Il caso del docente cooperante e la ricostruzione della carriera
Un dipendente pubblico, impiegato come docente di scuola superiore, ha richiesto all’amministrazione scolastica la ricostruzione della carriera. Il lavoratore voleva riscattare i periodi di lavoro svolti all’estero come agronomo capoprogetto presso organizzazioni non governative. Il suo obiettivo era ottenere il riconoscimento di questi anni ai fini dell’anzianità di servizio, della progressione economica e del trattamento previdenziale. L’amministrazione ha rifiutato la richiesta, considerando quei periodi come semplice aspettativa per motivi di famiglia. Il docente ha quindi avviato una causa legale per vedere riconosciuti i propri diritti di cooperante internazionale.
Quando il lavoro all’estero non equivale all’insegnamento
La legge italiana tutela i lavoratori che svolgono attività di cooperazione nei paesi in via di sviluppo. Tuttavia, questa tutela non si applica in modo automatico a qualsiasi attività. Per ottenere l’equiparazione dei servizi prestati all’estero con quelli del ruolo nazionale, è necessario che le mansioni siano effettivamente analoghe. Nel caso specifico, il lavoratore svolgeva in Italia il ruolo di insegnante di scuola secondaria. All’estero, invece, egli operava come agronomo capoprogetto. La sovrapponibilità delle mansioni deve essere concreta e non può basarsi solo sul possesso di titoli di studio simili o sul generico trasferimento di conoscenze. Insegnare in una classe scolastica e gestire un progetto agricolo sul campo sono attività del tutto differenti.
Le motivazioni della decisione sulla ricostruzione della carriera
La Corte di Cassazione ha respinto il ricorso del lavoratore basandosi su precise motivazioni giuridiche. I giudici hanno evidenziato che l’equiparazione ad ogni effetto giuridico richiede una reale analogia tra le attività professionali. L’attività di agronomo non presenta alcuna analogia con la docenza scolastica. Inoltre, la legge prevede che l’aspettativa per cooperazione debba essere espressamente autorizzata dall’amministrazione di appartenenza. Nel caso in esame, il Ministero dell’Istruzione non aveva mai deliberato tale collocamento, né aveva autorizzato formalmente i compiti di cooperazione. I documenti dimostravano esclusivamente la concessione di una aspettativa per motivi personali e di famiglia.
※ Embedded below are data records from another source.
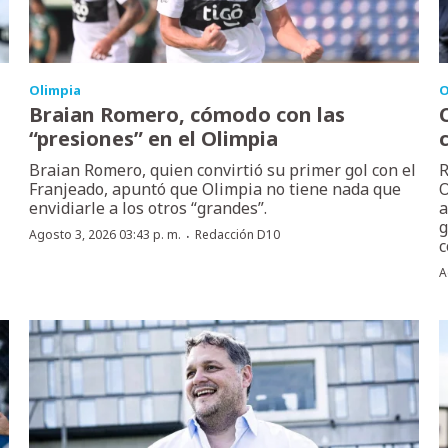
Olimpia
O
Braian Romero, cómodo con las
“presiones” en el Olimpia
Braian Romero, quien convirtió su primer gol con el
R
Franjeado, apuntó que Olimpia no tiene nada que
O
envidiarle a los otros “grandes”.
a
g
·
Agosto 3, 2026 03:43 p. m.
Redacción D10
c
A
Infine, il ricorrente non ha fornito prove sufficienti a dimostrare che l’amministrazione avesse agito diversamente, violando il principio di autosufficienza del ricorso in cassazione.
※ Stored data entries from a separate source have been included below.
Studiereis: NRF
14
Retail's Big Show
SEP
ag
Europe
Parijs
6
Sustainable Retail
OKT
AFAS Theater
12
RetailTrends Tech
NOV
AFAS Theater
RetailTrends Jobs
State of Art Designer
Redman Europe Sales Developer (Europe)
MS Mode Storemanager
Le conclusioni della Cassazione sulla ricostruzione della carriera
La Suprema Corte ha confermato la decisione dei giudici di secondo grado, rigettando definitivamente le richieste del docente. Il lavoratore perde la causa e non ottiene alcun ricalcolo dei periodi di servizio estero ai fini pensionistici o stipendiali. La sentenza stabilisce un principio chiaro: la ricostruzione della carriera non può basarsi su attività lavorative prive di un nesso di analogia con il ruolo di appartenenza. Il dipendente pubblico che decide di svolgere attività di cooperazione all’estero deve assicurarsi di ottenere la preventiva e formale autorizzazione dell’amministrazione. In mancanza di questo provvedimento formale, i periodi di assenza non possono essere riscattati come servizio effettivo. Il ricorrente è stato inoltre condannato al pagamento del doppio del contributo unificato per aver proposto un ricorso infondato.
L’attività di cooperazione all’estero è sempre utile per la ricostruzione della carriera?
No, l’attività svolta all’estero deve essere analoga e sovrapponibile a quella del ruolo di appartenenza in Italia per poter essere riscattata.
Cosa serve per ottenere l’aspettativa per motivi di cooperazione?
È necessaria una formale autorizzazione dell’amministrazione pubblica di appartenenza, d’intesa con il Ministero degli Affari Esteri.
Cosa succede se l’aspettativa viene registrata per motivi di famiglia?
I periodi di assenza non verranno conteggiati come servizio effettivo ai fini dell’anzianità di carriera e della pensione.